Consume fruit in its whole, natural form, and avoid syrups or any processed fruits with added sugar, which have the tendency to spike your blood sugar. Stick to the produce aisle and the freezer section of your grocery store.
Here are five fruits to include in your diabetes diet:
1. Black Plum:
Jamun or black plum an amazing fruit linked to a number of health benefits. The seed of Jamun is also claimed to be beneficial for diabetics. Composed of 82 per cent water and 14.5 per cent carbohydrates, the fruit contains no sucrose and has a hypoglycemic effect that can help reduce sugar levels in the blood and urine.
2. Zesty Green Kiwi:
Kiwis are available year-round and will last in the refrigerator for up to three weeks. Delicious kiwi is a good source of potassium, fiber, and vitamin C. One large kiwi has about 56 calories and 13 g of carbohydrates, so it’s a smart addition to your diabetes-friendly diet.

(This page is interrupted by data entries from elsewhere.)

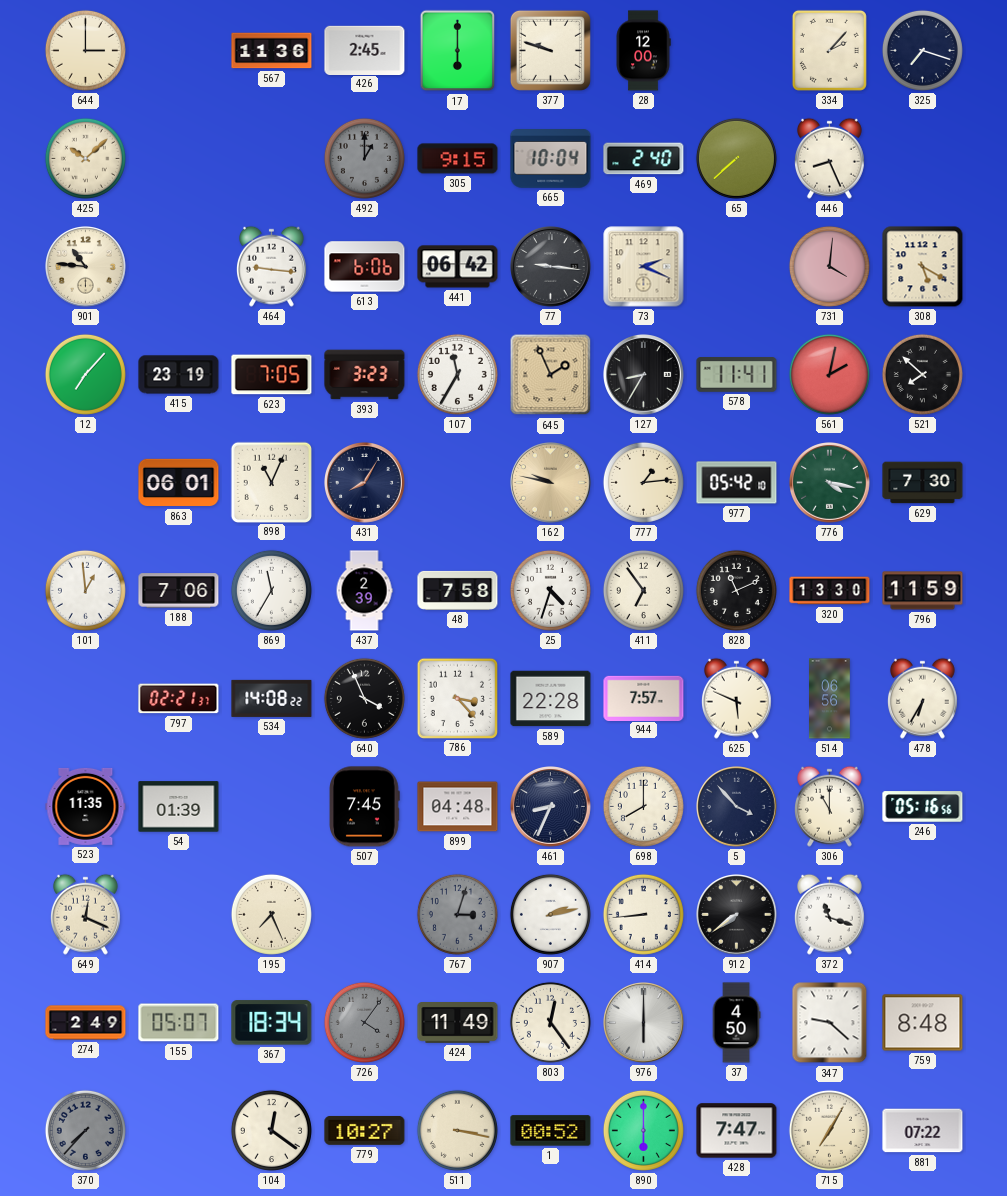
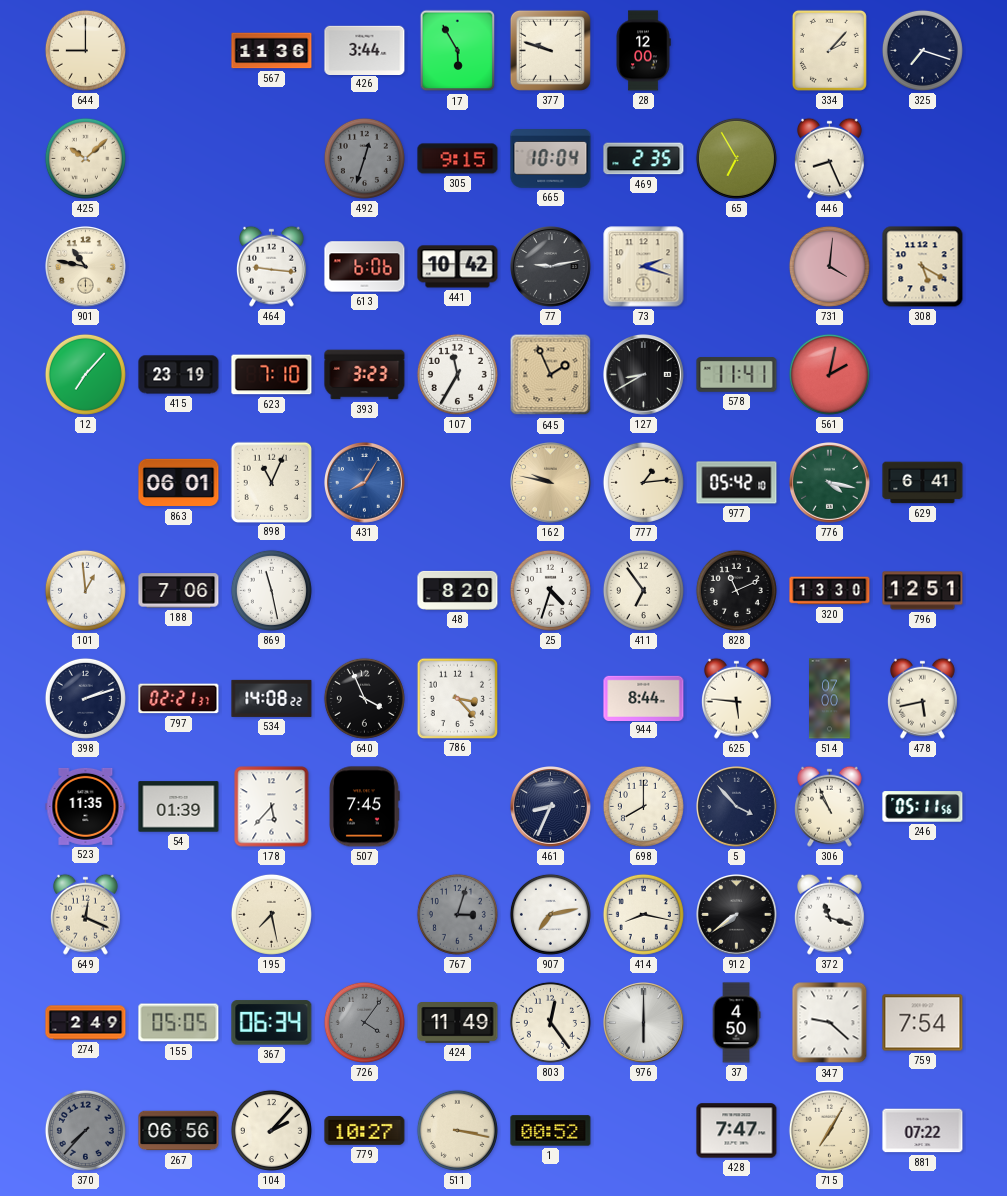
644: 3:00 -> 9:00
426: 2:45 -> 3:44
17: 6:00 -> 5:55
492: 1:00 -> 12:33
469: 2:40 -> 2:35
65: 7:38 -> 6:55
901: 10:46 -> 10:47
441: 06:42 -> 10:42
77: 9:16 -> 9:13
73: 2:19 -> 2:18
623: 7:05 -> 7:10
127: 8:35 -> 8:40
521: 7:52 -> none
431 dial: navy -> blue
629: 7:30 -> 6:41
869: 11:35 -> 11:28
437: 2:39 -> none
48: 7:58 -> 8:20
796: 11:59 -> 12:51
398: none -> 2:12
589: 22:28 -> none
944: 7:57 -> 8:44
625: 5:49 -> 5:46
514: 06:56 -> 07:00
478: 6:35 -> 5:43
178: none -> 5:37
899: 04:48 -> none
306: 11:00 -> 10:56
246: 05:16 -> 05:11
195: 7:26 -> 7:28
907: 2:13 -> 7:13
414: 8:44 -> 8:17
155: 05:07 -> 05:05
367: 18:34 -> 06:34
759: 8:48 -> 7:54
267: none -> 06:56
104: 12:21 -> 2:07
890: 6:00 -> none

Whether you love blueberries, strawberries, or any other type of berry, you have the go-ahead to indulge. Three-quarters of a cup of fresh blueberries has 62 calories and 16 grams (g) of carbohydrates. According to the American Diabetes Association (ADA), berries are a diabetes superfood because they’re packed with antioxidants, vitamins, and fiber and also, they’re low-GI (Glycemic Index).
Eat one orange and you’ve gotten all the vitamin C you need in a day. This low-GI (Glycemic Index) choice comes in at only 15 g of carbohydrates and 62 calories. Oranges also contain folate and potassium, which may help normalize blood pressure.
An apple a day really might keep the doctor away. Apples are also loaded with fiber and are a good source of vitamin C. Toss one in your purse or bag if you’re on the go as a small apple is a great fruit choice, with just 77 calories and 21 g of carbs. Don’t peel your apples because the skins are the most nutritious part, full of antioxidants.
The American Diabetes Association (ADA) says there are many types of fruit that are packed full of beneficial vitamins, minerals, and fibre a powerful nutrient that has been shown to help regulate blood sugar levels, aid weight loss, and reduce your risk of developing type 2 diabetes.